Action item
Among the lines below, copy exactly those from the one with "Συμπληρώματα Διατροφής" through the one with "Полная версия сайта", counting both ends.

== Data for processing

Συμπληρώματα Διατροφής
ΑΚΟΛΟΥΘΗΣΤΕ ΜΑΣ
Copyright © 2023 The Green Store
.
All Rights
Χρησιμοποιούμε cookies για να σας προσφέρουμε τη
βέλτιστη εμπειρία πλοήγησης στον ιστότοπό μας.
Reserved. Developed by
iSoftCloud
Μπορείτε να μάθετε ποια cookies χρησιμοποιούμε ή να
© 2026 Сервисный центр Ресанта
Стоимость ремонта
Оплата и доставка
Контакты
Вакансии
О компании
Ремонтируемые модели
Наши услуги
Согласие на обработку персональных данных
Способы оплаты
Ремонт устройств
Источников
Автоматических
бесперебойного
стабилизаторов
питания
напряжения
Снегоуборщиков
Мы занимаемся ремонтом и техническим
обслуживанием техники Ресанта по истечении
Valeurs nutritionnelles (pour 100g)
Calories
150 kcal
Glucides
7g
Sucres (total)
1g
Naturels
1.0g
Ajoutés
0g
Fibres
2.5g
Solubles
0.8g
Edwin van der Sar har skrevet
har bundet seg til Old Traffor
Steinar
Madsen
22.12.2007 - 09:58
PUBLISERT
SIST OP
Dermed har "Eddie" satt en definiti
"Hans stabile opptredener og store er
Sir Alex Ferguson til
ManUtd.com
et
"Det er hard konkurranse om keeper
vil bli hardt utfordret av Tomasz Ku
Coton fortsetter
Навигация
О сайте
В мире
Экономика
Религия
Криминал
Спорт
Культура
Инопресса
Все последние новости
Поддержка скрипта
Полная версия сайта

====
== Data for processing

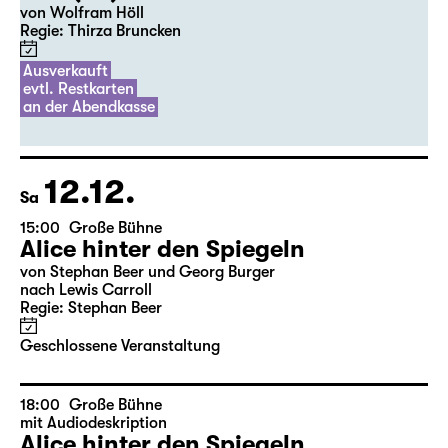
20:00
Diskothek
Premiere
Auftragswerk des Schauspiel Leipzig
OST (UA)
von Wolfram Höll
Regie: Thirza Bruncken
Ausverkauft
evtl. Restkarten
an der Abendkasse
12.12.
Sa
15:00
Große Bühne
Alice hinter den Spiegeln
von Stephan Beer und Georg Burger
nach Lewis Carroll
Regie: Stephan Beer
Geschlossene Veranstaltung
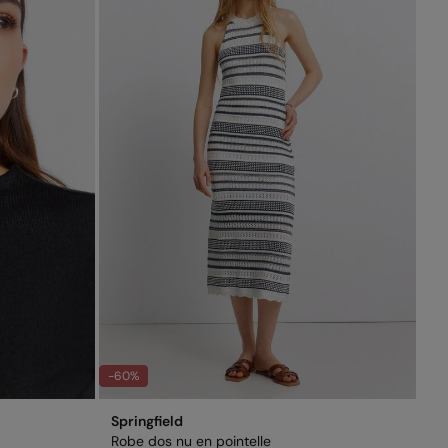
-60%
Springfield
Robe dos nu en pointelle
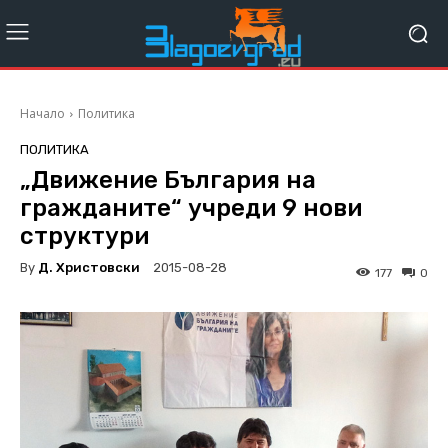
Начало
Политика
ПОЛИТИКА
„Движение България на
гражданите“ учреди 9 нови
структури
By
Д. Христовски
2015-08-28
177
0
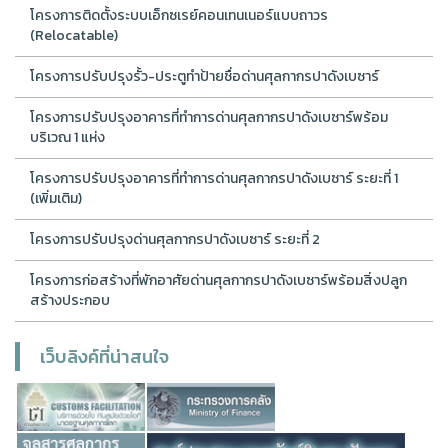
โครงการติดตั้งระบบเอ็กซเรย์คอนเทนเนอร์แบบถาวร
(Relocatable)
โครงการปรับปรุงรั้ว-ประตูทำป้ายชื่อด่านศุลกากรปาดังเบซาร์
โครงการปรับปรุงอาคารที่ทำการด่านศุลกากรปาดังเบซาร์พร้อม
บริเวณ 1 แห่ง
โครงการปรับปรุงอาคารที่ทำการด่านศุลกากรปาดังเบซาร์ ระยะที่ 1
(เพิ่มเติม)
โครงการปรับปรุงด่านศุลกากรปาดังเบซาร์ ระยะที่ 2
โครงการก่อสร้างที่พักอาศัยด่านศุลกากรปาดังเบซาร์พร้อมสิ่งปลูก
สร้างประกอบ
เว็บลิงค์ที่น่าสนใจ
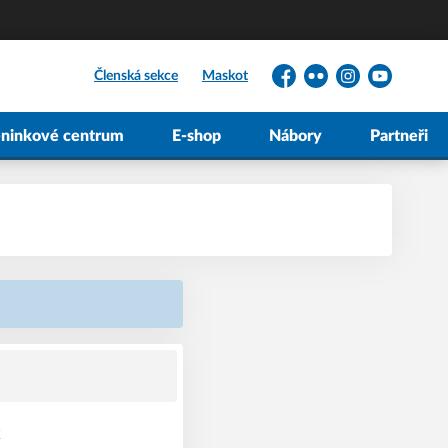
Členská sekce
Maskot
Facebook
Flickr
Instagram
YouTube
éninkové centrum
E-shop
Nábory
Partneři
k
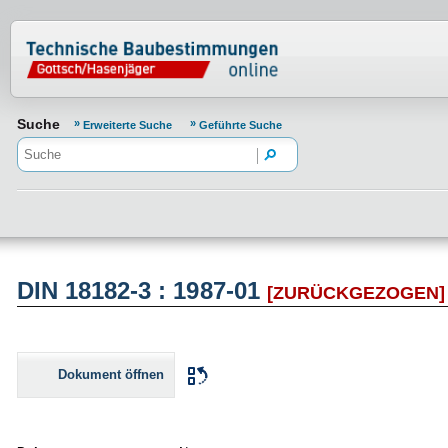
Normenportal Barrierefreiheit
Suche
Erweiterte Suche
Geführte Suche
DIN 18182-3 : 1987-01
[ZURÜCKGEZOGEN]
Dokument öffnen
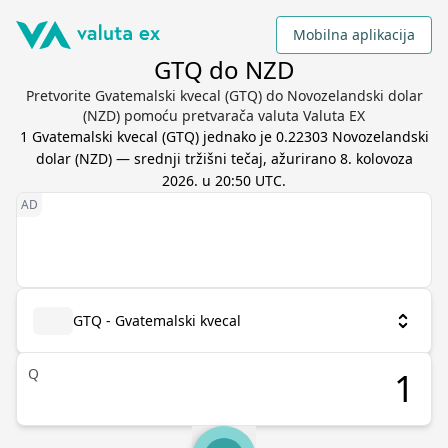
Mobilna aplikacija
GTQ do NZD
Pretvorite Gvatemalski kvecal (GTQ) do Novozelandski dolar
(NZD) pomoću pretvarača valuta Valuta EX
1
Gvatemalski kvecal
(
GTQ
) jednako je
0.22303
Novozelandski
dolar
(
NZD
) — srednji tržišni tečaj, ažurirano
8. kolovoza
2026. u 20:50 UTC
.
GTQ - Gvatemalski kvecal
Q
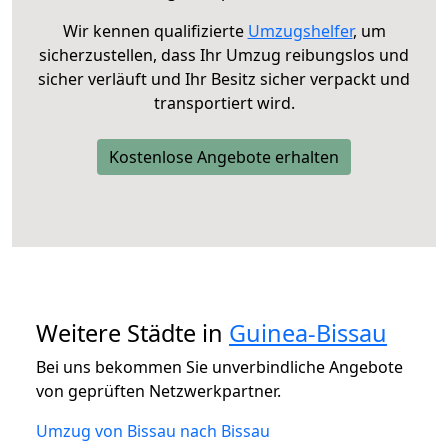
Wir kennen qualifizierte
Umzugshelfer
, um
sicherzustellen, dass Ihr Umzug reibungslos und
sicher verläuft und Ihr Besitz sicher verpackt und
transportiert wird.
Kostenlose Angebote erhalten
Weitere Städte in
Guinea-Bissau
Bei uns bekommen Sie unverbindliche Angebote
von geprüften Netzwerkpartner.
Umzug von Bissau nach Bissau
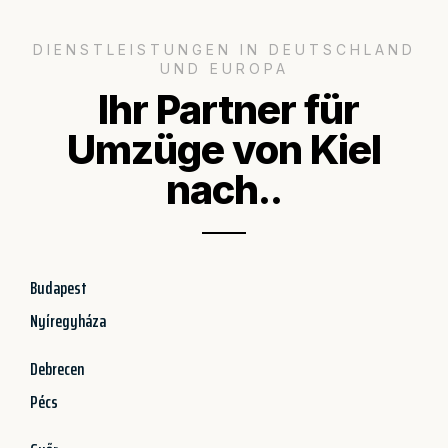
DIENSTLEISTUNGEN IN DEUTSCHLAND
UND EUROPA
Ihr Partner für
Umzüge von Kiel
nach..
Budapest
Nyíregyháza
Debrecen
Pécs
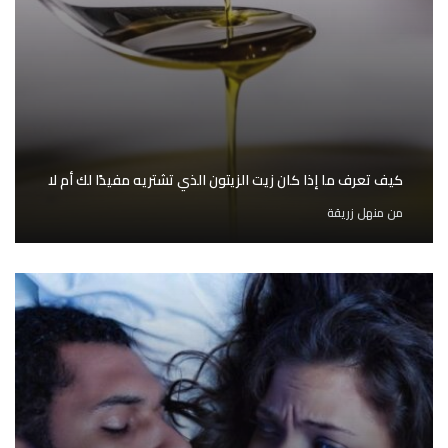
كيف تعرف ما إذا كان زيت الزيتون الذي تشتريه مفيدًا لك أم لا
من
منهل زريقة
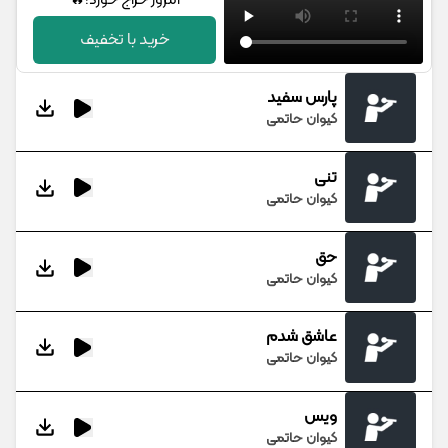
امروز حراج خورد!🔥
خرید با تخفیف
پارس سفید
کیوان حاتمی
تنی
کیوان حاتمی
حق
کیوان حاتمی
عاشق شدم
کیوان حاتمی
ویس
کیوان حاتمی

====

Solution
Συμπληρώματα Διατροφής
ΑΚΟΛΟΥΘΗΣΤΕ ΜΑΣ
Copyright © 2023 The Green Store
.
All Rights
Χρησιμοποιούμε cookies για να σας προσφέρουμε τη
βέλτιστη εμπειρία πλοήγησης στον ιστότοπό μας.
Reserved. Developed by
iSoftCloud
Μπορείτε να μάθετε ποια cookies χρησιμοποιούμε ή να
© 2026 Сервисный центр Ресанта
Стоимость ремонта
Оплата и доставка
Контакты
Вакансии
О компании
Ремонтируемые модели
Наши услуги
Согласие на обработку персональных данных
Способы оплаты
Ремонт устройств
Источников
Автоматических
бесперебойного
стабилизаторов
питания
напряжения
Снегоуборщиков
Мы занимаемся ремонтом и техническим
обслуживанием техники Ресанта по истечении
Valeurs nutritionnelles (pour 100g)
Calories
150 kcal
Glucides
7g
Sucres (total)
1g
Naturels
1.0g
Ajoutés
0g
Fibres
2.5g
Solubles
0.8g
Edwin van der Sar har skrevet
har bundet seg til Old Traffor
Steinar
Madsen
22.12.2007 - 09:58
PUBLISERT
SIST OP
Dermed har "Eddie" satt en definiti
"Hans stabile opptredener og store er
Sir Alex Ferguson til
ManUtd.com
et
"Det er hard konkurranse om keeper
vil bli hardt utfordret av Tomasz Ku
Coton fortsetter
Навигация
О сайте
В мире
Экономика
Религия
Криминал
Спорт
Культура
Инопресса
Все последние новости
Поддержка скрипта
Полная версия сайта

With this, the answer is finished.